A working paper released earlier this month examines the link between gas prices and urban sprawl [PDF]. Georges Tanguay and Ian Gingras, researchers from the University of Quebec, analyzed data from the 12 largest metro areas in Canada and found that high gas prices lead to decreased urban sprawl.
On average, a 1% increase in gas prices has caused: i) a .32% increase in the population living in the inner city and ii) a 1.28% decrease in low-density housing units.
The researchers also found that a 1% increase income increase can lead to a 0.23% decrease of people living in the city center, increasing urban sprawl.
Overall, the effect of gas price is substantial given that in a long-term horizon, it is legitimate to believe that gas prices could increase. Obviously, other factors may offset these effects, notably household income.
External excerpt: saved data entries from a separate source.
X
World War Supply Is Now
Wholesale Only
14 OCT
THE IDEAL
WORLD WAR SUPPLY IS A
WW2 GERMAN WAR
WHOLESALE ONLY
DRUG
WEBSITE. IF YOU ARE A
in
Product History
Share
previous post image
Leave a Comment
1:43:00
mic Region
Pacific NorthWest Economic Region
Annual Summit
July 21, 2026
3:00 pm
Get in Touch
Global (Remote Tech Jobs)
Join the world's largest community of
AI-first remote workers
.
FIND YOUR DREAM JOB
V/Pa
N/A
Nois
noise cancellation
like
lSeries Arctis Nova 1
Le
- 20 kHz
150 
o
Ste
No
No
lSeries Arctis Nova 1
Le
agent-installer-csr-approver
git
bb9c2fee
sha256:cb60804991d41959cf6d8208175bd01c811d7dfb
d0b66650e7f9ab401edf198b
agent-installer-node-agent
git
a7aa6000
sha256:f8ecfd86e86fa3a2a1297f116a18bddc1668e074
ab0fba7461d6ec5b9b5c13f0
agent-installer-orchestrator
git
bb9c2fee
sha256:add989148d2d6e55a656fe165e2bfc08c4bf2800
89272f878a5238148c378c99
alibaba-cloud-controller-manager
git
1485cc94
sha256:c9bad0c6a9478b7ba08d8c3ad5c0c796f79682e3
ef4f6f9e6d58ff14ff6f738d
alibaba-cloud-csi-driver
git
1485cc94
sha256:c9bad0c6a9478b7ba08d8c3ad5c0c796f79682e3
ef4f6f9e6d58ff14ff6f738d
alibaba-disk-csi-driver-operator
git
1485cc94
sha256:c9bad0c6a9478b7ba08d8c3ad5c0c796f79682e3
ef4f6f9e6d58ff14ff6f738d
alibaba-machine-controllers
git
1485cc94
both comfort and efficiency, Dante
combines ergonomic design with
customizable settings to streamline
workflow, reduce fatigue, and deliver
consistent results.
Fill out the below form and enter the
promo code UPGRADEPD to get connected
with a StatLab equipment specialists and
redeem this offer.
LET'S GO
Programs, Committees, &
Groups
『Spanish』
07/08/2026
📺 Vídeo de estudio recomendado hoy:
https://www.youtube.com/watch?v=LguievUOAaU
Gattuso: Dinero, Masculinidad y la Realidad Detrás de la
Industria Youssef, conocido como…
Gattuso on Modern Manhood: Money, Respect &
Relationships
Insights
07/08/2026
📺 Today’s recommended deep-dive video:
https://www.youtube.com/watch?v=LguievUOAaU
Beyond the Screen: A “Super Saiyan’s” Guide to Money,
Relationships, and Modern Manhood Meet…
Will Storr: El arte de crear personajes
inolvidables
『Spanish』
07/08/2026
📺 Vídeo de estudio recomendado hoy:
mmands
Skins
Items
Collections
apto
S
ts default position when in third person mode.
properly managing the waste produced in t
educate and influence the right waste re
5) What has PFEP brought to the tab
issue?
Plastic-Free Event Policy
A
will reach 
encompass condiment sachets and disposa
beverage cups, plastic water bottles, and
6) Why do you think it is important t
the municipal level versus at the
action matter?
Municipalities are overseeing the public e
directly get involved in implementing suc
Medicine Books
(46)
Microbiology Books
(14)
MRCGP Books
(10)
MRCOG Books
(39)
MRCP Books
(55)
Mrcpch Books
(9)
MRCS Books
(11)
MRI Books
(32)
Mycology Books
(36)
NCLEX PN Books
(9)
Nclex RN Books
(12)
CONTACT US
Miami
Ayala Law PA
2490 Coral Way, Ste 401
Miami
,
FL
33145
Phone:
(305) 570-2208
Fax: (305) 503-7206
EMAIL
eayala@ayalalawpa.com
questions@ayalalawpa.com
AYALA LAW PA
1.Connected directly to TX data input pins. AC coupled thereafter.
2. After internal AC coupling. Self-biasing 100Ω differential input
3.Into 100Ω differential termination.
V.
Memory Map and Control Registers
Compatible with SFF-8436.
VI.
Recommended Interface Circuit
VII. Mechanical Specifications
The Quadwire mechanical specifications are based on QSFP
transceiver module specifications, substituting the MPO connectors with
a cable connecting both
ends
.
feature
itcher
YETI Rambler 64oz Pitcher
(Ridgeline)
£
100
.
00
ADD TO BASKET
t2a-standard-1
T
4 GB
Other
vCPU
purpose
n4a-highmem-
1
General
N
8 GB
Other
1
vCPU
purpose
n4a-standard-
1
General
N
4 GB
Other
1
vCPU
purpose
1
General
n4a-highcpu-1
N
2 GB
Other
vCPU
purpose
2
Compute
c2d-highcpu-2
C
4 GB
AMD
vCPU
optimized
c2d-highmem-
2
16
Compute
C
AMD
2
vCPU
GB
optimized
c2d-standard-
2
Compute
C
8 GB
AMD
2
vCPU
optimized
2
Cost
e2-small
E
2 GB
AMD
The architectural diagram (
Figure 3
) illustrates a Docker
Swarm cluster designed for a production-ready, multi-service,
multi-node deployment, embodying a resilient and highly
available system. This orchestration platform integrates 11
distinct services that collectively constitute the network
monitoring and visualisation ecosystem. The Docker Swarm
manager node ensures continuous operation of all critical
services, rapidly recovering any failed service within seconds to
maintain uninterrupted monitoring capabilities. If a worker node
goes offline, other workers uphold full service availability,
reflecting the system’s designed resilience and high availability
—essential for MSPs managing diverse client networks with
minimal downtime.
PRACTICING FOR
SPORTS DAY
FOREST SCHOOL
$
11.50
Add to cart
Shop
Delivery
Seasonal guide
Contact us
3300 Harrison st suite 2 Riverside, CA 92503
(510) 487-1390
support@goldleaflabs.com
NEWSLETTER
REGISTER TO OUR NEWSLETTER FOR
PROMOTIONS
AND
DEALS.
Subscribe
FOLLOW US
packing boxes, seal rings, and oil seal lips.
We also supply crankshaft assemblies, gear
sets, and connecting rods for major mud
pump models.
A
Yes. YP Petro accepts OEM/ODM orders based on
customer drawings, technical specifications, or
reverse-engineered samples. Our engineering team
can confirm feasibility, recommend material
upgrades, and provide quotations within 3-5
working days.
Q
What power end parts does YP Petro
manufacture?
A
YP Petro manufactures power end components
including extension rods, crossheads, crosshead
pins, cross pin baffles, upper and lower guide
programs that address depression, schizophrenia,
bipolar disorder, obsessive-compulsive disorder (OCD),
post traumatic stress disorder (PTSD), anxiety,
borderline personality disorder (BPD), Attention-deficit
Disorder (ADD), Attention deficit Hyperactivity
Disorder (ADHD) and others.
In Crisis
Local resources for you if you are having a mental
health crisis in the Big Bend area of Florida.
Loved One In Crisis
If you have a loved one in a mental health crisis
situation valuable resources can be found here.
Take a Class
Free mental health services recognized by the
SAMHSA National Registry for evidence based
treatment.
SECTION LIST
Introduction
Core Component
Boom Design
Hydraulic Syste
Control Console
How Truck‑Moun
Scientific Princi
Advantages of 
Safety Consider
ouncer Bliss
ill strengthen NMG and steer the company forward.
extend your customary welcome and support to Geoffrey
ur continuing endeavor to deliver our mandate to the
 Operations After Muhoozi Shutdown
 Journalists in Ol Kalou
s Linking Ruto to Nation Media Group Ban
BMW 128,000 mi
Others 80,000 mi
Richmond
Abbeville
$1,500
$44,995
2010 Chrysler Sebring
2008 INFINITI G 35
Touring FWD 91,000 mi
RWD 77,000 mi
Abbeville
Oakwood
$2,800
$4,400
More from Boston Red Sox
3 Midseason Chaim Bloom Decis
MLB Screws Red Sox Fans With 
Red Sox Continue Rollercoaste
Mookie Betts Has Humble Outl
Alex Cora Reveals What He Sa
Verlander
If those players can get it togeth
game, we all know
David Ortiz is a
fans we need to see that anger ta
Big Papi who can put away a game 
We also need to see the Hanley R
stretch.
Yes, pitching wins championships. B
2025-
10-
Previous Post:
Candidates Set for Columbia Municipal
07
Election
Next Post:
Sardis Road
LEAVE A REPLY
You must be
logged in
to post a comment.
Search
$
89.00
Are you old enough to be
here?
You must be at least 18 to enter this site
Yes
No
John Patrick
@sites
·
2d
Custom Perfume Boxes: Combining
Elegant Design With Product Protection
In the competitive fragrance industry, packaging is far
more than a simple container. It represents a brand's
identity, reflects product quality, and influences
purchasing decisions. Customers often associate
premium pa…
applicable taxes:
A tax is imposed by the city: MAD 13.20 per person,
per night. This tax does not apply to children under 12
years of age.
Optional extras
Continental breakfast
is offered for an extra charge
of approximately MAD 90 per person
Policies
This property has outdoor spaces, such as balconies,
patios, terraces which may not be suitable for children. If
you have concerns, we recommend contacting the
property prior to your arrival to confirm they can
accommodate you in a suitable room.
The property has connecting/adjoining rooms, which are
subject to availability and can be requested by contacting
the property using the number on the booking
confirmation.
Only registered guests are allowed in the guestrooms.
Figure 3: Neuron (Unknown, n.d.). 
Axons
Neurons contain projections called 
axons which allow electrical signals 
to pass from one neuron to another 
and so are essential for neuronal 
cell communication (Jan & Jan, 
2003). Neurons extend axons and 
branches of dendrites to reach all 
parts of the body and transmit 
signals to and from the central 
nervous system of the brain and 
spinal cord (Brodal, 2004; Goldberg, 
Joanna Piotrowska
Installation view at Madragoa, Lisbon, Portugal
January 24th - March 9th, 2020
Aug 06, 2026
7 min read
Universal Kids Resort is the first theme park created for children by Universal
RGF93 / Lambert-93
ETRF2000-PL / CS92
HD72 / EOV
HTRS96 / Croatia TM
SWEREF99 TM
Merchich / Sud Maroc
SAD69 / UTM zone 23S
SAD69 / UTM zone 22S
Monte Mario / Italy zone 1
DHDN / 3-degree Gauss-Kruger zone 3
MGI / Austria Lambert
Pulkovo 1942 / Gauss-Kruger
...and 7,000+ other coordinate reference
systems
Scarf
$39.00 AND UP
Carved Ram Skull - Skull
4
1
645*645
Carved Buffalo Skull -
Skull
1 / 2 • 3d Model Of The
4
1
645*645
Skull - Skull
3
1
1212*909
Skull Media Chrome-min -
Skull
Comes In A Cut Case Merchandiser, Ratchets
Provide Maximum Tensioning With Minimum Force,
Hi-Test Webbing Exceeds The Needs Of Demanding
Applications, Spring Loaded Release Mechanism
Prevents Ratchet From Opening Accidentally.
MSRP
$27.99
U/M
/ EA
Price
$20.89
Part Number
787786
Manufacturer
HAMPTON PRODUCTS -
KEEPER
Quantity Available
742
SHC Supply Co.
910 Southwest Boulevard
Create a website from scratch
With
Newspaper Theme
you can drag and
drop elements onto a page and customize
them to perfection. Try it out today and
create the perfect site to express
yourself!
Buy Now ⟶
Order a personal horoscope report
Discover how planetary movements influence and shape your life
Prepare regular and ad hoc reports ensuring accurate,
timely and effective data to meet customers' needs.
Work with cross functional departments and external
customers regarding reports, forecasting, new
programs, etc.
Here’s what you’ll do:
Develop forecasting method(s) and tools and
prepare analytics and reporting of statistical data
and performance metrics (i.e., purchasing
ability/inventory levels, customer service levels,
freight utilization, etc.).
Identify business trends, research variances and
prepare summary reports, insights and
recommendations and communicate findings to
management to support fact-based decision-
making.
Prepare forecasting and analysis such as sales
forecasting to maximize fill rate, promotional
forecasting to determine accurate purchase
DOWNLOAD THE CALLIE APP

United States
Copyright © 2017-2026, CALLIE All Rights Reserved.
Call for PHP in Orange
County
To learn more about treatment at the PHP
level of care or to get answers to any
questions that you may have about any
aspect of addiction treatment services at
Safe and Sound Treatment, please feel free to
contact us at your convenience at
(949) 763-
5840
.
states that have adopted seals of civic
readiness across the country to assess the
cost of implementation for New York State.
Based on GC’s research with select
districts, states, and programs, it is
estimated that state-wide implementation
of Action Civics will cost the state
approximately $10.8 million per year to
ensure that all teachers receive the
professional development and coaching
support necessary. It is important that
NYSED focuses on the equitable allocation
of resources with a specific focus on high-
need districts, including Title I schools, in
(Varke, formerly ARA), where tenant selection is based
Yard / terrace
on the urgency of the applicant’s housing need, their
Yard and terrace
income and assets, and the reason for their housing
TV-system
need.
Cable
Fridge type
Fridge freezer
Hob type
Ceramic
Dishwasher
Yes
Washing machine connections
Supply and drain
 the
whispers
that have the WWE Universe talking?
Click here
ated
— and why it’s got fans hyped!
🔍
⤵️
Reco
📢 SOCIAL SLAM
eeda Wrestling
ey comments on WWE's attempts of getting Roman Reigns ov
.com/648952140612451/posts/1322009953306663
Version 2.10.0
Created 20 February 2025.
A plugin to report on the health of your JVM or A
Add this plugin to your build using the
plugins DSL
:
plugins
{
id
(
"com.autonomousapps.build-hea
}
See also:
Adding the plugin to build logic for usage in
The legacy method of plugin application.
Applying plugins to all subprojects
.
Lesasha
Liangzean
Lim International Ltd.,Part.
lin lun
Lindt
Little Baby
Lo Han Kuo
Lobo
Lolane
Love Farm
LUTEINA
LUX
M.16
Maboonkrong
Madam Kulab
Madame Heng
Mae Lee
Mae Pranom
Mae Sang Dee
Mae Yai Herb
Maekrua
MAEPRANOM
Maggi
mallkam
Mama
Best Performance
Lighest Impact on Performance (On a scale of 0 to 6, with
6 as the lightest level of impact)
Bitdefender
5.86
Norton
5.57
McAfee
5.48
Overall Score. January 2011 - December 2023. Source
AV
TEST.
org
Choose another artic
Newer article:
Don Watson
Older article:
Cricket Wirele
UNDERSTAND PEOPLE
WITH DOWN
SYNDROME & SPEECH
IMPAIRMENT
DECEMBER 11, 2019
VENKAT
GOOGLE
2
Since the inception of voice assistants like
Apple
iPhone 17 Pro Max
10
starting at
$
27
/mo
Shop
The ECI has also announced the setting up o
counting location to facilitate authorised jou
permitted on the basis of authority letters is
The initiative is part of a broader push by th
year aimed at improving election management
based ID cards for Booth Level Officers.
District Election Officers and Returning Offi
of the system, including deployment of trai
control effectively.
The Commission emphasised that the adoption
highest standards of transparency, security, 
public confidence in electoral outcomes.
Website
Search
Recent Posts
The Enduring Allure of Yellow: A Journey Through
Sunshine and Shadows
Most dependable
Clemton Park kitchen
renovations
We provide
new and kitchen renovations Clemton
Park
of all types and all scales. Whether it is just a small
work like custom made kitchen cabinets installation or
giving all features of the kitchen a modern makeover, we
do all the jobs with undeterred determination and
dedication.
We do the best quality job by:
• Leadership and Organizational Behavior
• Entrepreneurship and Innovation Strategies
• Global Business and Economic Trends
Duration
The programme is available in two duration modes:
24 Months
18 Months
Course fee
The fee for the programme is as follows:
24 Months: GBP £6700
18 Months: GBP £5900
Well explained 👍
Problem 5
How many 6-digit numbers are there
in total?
They also conclude that because household income will cancel out the affect of gas prices on urban sprawl, decreasing the price of public transportation would help reduce urban sprawl.
The authors admit that it's difficult to make these generalizations without looking at the reasons for sprawl in individual metro areas.
Nonetheless, as gas prices continue to rise, the authors believe this study could encourage politicians to refrain from calling for lower gas prices.
Some support government intervention to lower gas prices when they increase considerably. However, governments that want to hinder urban sprawl could emphasize the role of a large increase in gas prices.
Cheaper gas certainly won't help curb sprawl, but don't expect any politicians calling for an increase in gas prices anytime soon. Even if they would be smart to promote less auto-dependent urban communities as gas prices will continue to rise over the long-term.